# ABOUT THIS EXERCISE:
Up to and including the line with "5. Provide assistance for car accessories", output the records exactly as they appear.

# Collection entries:
—————
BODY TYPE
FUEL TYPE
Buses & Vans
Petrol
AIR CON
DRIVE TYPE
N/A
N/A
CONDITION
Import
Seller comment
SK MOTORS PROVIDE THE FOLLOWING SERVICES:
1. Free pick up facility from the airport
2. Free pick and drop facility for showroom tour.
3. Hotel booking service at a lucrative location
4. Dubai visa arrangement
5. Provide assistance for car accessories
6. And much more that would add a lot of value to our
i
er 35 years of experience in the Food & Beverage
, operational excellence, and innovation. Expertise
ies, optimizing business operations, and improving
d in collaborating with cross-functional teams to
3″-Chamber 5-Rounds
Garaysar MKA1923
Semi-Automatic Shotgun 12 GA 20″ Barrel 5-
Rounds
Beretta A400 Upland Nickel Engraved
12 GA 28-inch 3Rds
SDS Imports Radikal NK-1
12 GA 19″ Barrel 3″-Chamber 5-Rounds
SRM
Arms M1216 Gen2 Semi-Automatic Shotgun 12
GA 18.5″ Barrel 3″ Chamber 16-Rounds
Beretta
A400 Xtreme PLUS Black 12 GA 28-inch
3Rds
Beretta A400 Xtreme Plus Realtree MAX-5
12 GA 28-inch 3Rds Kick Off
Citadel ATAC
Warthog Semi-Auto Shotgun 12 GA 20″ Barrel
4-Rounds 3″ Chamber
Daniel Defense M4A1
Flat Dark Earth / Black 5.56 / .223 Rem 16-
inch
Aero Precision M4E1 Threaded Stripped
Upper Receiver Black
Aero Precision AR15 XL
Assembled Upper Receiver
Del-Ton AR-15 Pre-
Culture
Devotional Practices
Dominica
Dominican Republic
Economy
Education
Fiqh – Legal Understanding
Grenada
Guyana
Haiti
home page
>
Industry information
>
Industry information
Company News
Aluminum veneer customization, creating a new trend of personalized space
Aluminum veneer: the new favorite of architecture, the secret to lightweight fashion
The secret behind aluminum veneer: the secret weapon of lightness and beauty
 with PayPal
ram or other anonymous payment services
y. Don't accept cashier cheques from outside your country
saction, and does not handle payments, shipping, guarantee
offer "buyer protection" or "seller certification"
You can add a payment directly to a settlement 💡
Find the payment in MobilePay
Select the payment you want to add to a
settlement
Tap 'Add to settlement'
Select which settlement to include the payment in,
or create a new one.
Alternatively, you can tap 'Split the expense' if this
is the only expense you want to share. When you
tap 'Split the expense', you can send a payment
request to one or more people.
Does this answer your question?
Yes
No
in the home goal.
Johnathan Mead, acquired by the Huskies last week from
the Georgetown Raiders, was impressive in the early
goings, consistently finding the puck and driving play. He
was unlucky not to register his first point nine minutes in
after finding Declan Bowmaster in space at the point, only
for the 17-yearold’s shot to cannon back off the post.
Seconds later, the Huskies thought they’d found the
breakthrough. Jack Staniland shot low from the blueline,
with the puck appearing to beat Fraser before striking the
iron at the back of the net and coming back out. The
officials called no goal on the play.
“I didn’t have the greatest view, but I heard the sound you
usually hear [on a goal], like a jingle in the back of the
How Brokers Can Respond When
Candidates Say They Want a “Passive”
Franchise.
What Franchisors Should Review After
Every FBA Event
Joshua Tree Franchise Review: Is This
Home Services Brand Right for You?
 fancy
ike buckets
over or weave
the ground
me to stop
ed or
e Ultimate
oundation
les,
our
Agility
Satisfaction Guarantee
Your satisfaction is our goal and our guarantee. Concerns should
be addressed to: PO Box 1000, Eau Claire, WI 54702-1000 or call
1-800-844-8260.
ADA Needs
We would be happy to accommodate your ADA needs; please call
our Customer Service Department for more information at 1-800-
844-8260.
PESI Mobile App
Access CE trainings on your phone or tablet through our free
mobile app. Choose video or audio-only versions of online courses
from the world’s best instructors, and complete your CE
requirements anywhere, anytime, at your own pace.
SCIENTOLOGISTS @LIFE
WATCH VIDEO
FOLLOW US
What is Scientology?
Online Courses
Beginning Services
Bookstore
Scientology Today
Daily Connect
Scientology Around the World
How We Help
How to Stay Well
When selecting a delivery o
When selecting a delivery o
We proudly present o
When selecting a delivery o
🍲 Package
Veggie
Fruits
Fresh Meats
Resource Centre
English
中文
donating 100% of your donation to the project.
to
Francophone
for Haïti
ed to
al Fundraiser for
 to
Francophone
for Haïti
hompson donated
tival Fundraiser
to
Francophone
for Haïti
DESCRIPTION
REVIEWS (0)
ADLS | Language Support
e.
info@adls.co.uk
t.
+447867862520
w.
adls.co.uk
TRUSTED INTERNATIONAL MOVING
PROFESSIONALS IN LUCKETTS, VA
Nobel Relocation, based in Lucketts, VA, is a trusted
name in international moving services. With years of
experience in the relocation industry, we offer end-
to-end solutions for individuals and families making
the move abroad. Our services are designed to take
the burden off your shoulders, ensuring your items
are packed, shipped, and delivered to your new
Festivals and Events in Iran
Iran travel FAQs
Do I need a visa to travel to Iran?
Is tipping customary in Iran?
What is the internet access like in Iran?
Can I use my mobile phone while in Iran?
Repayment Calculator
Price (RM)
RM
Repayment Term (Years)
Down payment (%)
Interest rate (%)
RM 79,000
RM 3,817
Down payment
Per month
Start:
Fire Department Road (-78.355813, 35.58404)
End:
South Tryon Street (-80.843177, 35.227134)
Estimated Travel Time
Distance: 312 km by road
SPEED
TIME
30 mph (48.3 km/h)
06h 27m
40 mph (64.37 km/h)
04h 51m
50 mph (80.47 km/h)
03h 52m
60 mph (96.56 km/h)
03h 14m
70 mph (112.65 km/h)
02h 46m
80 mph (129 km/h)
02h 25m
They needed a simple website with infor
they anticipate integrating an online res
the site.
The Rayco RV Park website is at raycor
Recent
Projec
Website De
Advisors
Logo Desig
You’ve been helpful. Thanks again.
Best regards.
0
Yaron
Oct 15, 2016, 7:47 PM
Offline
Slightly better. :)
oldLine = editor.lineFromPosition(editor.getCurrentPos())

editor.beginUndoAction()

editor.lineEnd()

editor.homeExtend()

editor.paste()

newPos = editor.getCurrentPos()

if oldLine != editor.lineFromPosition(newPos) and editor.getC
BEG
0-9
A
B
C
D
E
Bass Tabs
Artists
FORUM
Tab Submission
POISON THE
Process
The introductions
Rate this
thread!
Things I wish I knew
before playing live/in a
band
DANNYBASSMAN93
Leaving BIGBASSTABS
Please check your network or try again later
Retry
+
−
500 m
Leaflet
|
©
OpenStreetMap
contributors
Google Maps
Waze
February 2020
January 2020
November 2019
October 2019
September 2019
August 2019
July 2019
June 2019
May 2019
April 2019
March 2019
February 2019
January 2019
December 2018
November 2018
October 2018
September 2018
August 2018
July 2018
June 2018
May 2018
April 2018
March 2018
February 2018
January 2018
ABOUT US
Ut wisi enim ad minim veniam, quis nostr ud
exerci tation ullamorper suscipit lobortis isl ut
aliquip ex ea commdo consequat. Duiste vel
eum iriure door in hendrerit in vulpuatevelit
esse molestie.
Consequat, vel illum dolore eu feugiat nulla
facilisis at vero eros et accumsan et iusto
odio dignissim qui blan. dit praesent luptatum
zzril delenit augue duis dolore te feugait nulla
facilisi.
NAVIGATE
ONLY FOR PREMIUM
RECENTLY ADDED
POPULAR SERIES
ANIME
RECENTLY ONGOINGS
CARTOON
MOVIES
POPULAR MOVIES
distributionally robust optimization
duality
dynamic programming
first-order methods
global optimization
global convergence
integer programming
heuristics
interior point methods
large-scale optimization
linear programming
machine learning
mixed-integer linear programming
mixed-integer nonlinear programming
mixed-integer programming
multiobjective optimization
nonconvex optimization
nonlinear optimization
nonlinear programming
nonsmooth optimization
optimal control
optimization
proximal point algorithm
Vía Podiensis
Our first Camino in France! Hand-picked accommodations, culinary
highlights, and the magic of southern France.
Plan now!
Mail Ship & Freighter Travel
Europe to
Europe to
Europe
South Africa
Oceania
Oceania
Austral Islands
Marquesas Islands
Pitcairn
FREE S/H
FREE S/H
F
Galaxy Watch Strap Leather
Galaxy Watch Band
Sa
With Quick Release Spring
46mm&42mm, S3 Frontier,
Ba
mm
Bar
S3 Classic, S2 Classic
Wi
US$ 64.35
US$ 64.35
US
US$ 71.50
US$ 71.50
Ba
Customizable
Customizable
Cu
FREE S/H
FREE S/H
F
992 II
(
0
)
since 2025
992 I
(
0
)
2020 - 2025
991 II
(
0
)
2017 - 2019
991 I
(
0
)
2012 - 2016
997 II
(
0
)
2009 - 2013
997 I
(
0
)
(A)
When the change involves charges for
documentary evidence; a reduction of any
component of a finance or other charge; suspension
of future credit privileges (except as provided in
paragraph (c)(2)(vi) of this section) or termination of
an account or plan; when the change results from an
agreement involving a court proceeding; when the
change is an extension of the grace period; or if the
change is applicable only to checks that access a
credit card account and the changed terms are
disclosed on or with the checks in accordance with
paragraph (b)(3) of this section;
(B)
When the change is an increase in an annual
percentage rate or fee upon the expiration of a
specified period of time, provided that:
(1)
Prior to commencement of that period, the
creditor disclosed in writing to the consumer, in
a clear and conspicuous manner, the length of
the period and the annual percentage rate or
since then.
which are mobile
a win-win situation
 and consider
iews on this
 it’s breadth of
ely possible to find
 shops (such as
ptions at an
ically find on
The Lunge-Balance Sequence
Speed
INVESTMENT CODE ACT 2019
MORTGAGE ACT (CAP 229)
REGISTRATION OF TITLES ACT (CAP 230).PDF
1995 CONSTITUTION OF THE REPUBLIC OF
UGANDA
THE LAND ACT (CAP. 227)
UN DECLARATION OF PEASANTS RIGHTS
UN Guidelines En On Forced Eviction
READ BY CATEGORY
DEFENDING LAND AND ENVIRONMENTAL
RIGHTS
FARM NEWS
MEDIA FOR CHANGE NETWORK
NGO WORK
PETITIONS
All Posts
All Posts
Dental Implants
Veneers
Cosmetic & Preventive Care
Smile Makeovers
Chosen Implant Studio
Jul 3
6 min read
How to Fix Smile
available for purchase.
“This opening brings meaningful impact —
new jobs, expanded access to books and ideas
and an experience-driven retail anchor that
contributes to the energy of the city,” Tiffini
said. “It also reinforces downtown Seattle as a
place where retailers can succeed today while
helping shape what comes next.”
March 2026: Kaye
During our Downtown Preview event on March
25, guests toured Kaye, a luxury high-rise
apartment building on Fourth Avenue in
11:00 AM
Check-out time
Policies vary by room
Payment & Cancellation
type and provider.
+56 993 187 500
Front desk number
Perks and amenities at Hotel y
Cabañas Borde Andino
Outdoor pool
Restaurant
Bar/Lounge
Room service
—————
# SOLUTION TO THE EXERCISE:
BODY TYPE
FUEL TYPE
Buses & Vans
Petrol
AIR CON
DRIVE TYPE
N/A
N/A
CONDITION
Import
Seller comment
SK MOTORS PROVIDE THE FOLLOWING SERVICES:
1. Free pick up facility from the airport
2. Free pick and drop facility for showroom tour.
3. Hotel booking service at a lucrative location
4. Dubai visa arrangement
5. Provide assistance for car accessories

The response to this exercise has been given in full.